This month on the Naked Oceans podcast we take a look around the lush world of seagrasses. These aquatic flowering plants grace shallow shorelines across tropical and temperate regions where they provide vital nursery habitat for many fish and invertebrates, lock up carbon from the atmosphere, and help to protect coastlines from erosion.
Emmett Duffy from the Virginia Institute of Marine Science heads up a pioneering global study called ZEN – the Zostera Experimental Network – that investigates the role that tiny grazing animals have in maintaining a healthy balance on seagrass meadows.
J. Emmett DuffyHe gives us the low down on why seagrasses matter, the threats facing them, and how his research is leading to a better understanding of how they work and how we can effectively safeguard them for the future.
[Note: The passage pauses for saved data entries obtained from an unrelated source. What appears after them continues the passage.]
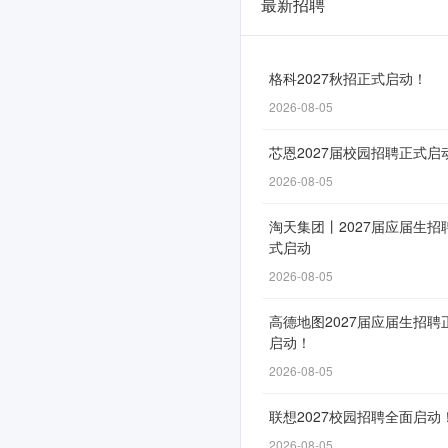
最新招聘
中
国
邮
格科2027秋招正式启动！
2026-08-05
政
储
芯恩2027届校园招聘正式启
蓄
2026-08-05
银
淘天集团丨2027届应届生招
式启动
行
2026-08-05
河
北
高德地图2027届应届生招聘
启动！
省
2026-08-05
分
联想2027校园招聘全面启动
行
2026-08-05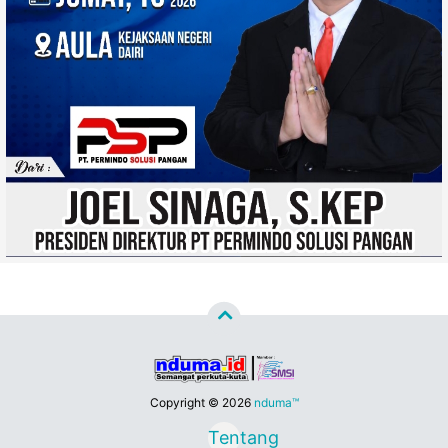
Copyright ©
2026
nduma™
Tentang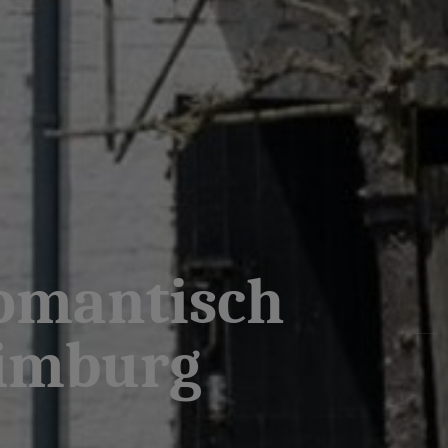
romantisch
Limburg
From bugs and slugs to some of the largest animals that feed on seagrass meadows, the sea cows or sirenia. We catch up with a lady who knows more than anyone else on the planet about the most illusive of the four living species of sirenia - Lucy Keith Diagne a world expert on the West African manatee.
A West African manatee that was rescued from behind an agricultural dam in Navel, Senegal awaits release back into the Senegal River. Photo by Tomas Diagne.
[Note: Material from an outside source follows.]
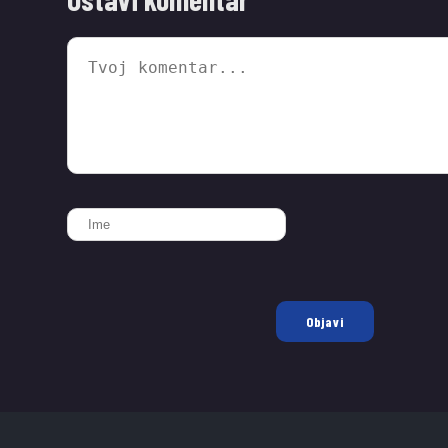
Objavi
Her research is forging new knowledge about these mysterious marine mammals. She is working out how old they are by counting rings in their ear bones and using genetic studies to investigate the structure of populations across their huge range between Senegal and Angola on Africa’s west coast. She’s also find out that despite being famous vegetarians, West African manatees will also eat seafood, crunching clams and stealing catches from fishermen’s nets.
Witnessing manatee behaviors such as mating is a truly rare occurence anywhere in Africa, because of the murky water and the secretive nature of the manatees. This lucky photo was taken near Dagana, in the Senegal River. Photo courtesy of the Senegal River Management Authority (SAED).
With support from the Save Our Seas Foundation, Lucy is developing a network of manatee researchers across West Africa to help her in her studies and to help secure the future for these little-known and threatened mammals.
In other ocean news, we hear how just like Goldilocks, corals don’t like it when things are too hot, and too cold.
From the Surfrider Foundation Rise Above Plastics campaignAnd with several online campaigns underway to raise awareness about plastic debris in the oceans, we chat with Richard Thompson from Plymouth University about how his research team are hunting down the source of tiny microplastics in seas and uncovering the potential impact they’re having on marine life.
And in another instalment of Critter of the Month we catch up with a sneaky fish that lurks about the dark depths with its very own sniper scope.